Martha Wainwright franchit haut la main l’étape délicate du second album avec toute l’intensité romantique qui la distingue. Entretien à coeur ouvert.

Avec sa folk chargée d’émotions, sa voix ample et écorchée que l’on reconnaît tout de suite, ce romantisme à la fois brutal et sincère, Martha Wainwright en avait charmé plus d’un en 2005 lors de la parution d’un premier effort éponyme. Ainsi, bien des malades du coeur avaient trouvé écho à leur douleur dans les chansons passionnées de Martha et une épaule pour s’épancher. D’autres se sont acheminés vers elle par intérêt pour son pedigree, intrigués par la complainte de la petite soeur de Rufus, fille de Kate McGarrigle et de Loudon Wainwright III, surnommé affectueusement "Bloody Mother F***ing A**hole" dans une chanson du même nom.

"Beaucoup de choses ont changé dans ma vie entre le premier disque et celui-ci", confie-t-elle depuis Copenhague dans ce français un peu cassé et attachant. Au cours des trois dernières années, en plus du succès récolté et des nombreuses tournées, collaborations et marques de respect manifestées de part et d’autre pour son travail, la Montréalaise exilée à Brooklyn s’est mariée. "Je pense que toutes ces transformations s’entendent sur le nouvel album, que j’ai conçu en tant que chanteuse et musicienne et non pas comme quelqu’un qui lutte pour se dégager de l’emprise familiale. À un moment donné, il a fallu que j’aille voir en dedans de moi et que je me questionne très sincèrement, comme artiste, sur ce que j’avais à offrir au monde. Aujourd’hui, j’ai davantage confiance en mes moyens."

LE GOUT DES AUTRES

Magnifiquement intitulé I Know You’re Married But I Got Feelings Too, ce deuxième effort (en magasin le 3 juin) est à la fois différent et en continuité avec le précédent; en d’autres mots, sa suite logique témoignant d’une évolution nette et d’une réelle maturation. D’abord, le titre réitère la connivence établie entre la chanteuse et son auditoire puisqu’elle se met dans la position de la mauvaise fille et nous rend complices. Comment ne pas tendre l’oreille?

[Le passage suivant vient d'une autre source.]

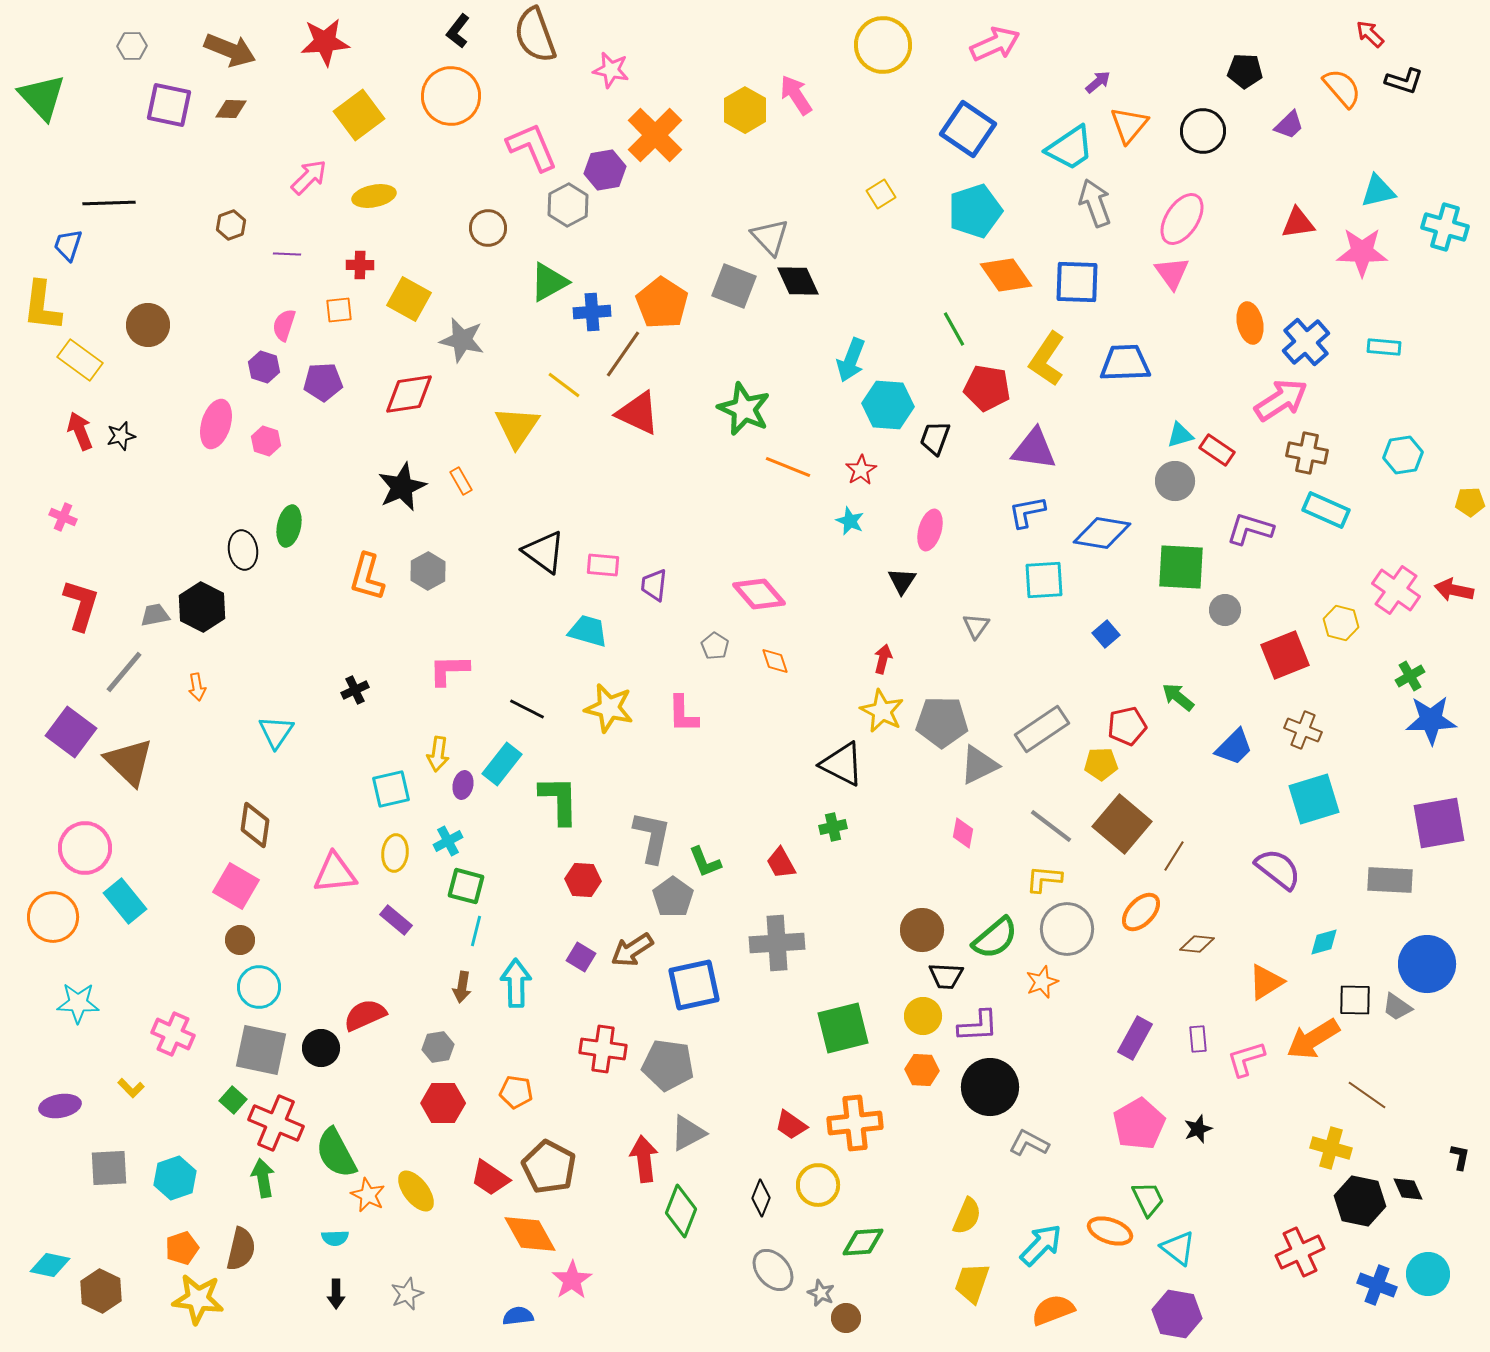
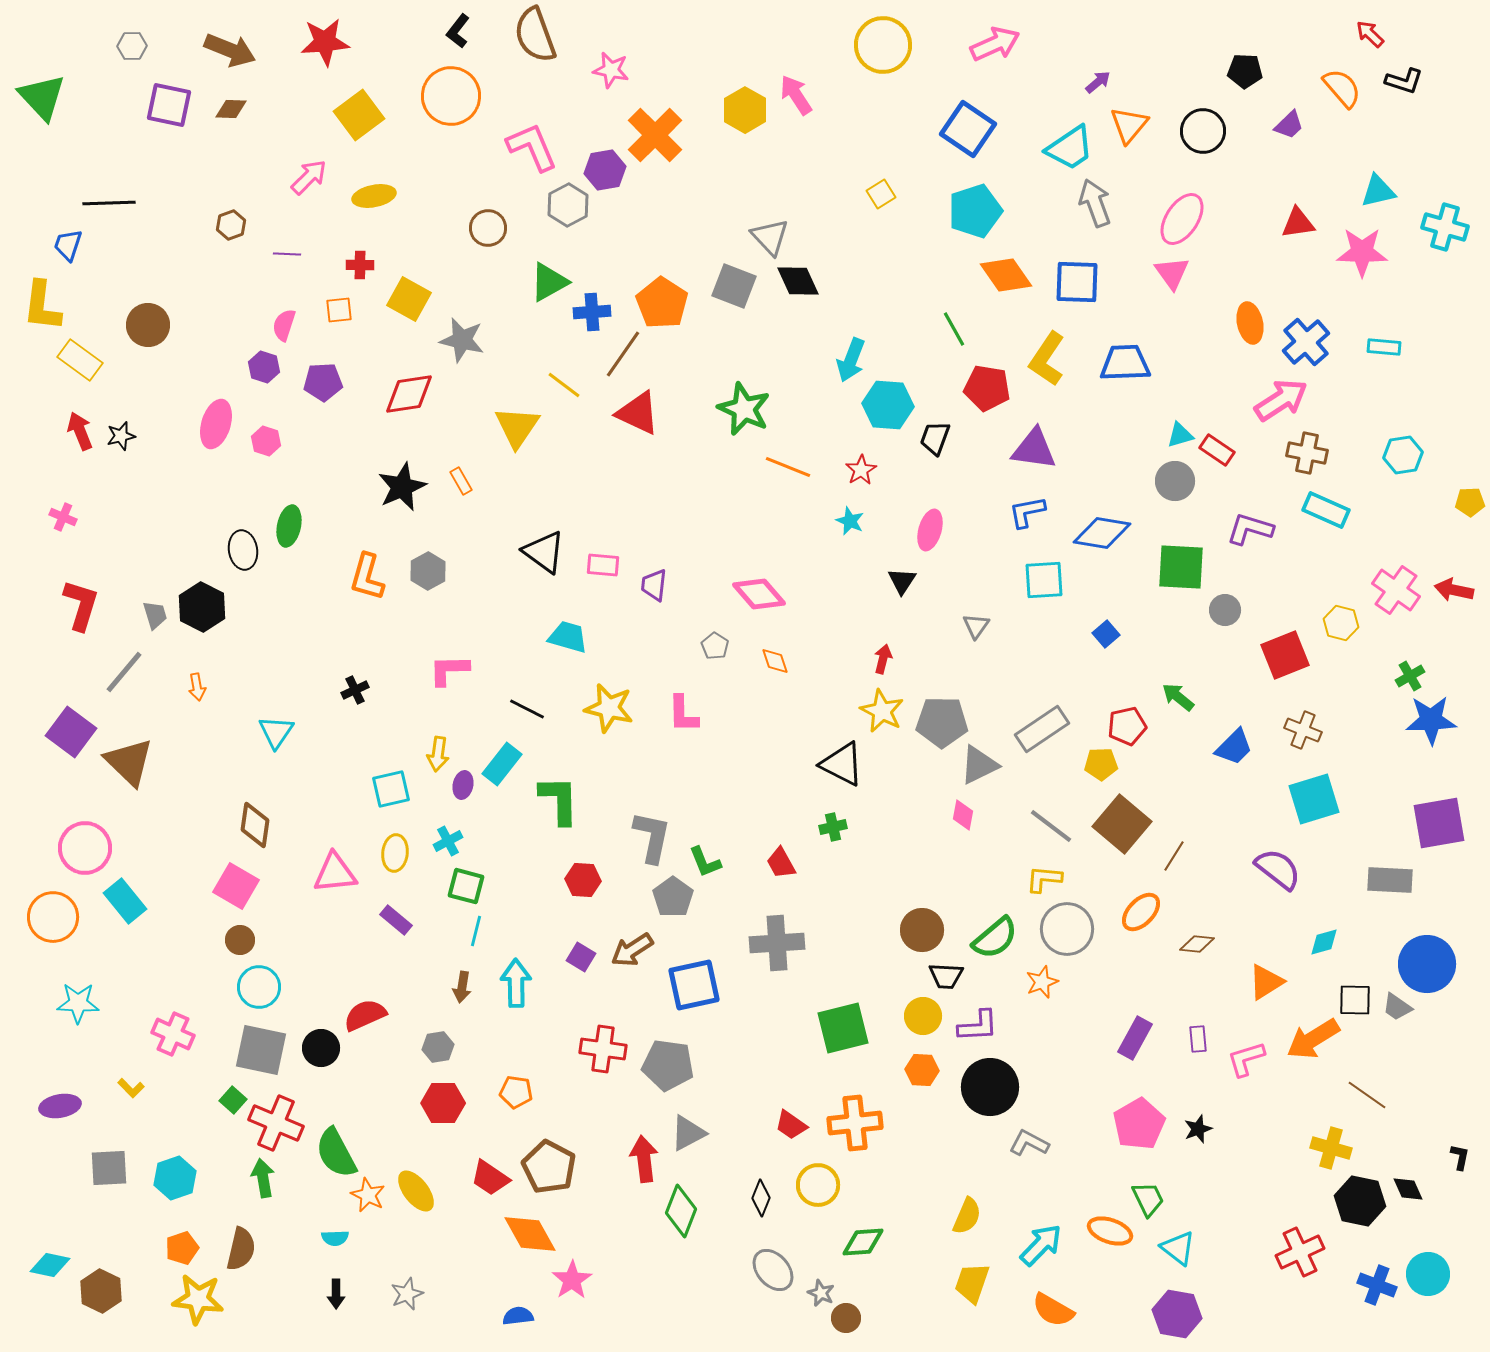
gray trapezoid at (155, 615): rotated 84 degrees clockwise
cyan trapezoid at (588, 631): moved 20 px left, 6 px down
pink diamond at (963, 833): moved 18 px up
orange semicircle at (1053, 1310): rotated 129 degrees counterclockwise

Deuxième constat: tout le rapport à l’image de Martha Wainwright a changé. Il y a trois ans, on l’entrapercevait, floue, dans des tons de sépia-pourpre en couverture d’album. Rien à voir avec le superbe shooting glamoureux signé Carl Lessard; sur la pochette de l’album, elle apparaît offerte et dévoilée, affaissée sur le chic sofa d’une chambre luxueuse, jambes dénudées, légèrement entrouvertes et… anneau au doigt. "J’ai voulu m’amuser un peu plus avec cette dimension-là, jouer avec mon image. La séance a duré 16 heures, ç’a été très long. Vers la fin, on était tellement fatigués que je me suis écroulée sur le divan et j’ai mis mes jambes vers le haut en niaisant. Ça évoque presque une scène de meurtre." L’assassinat le plus sexy de l’histoire du crime, mettons.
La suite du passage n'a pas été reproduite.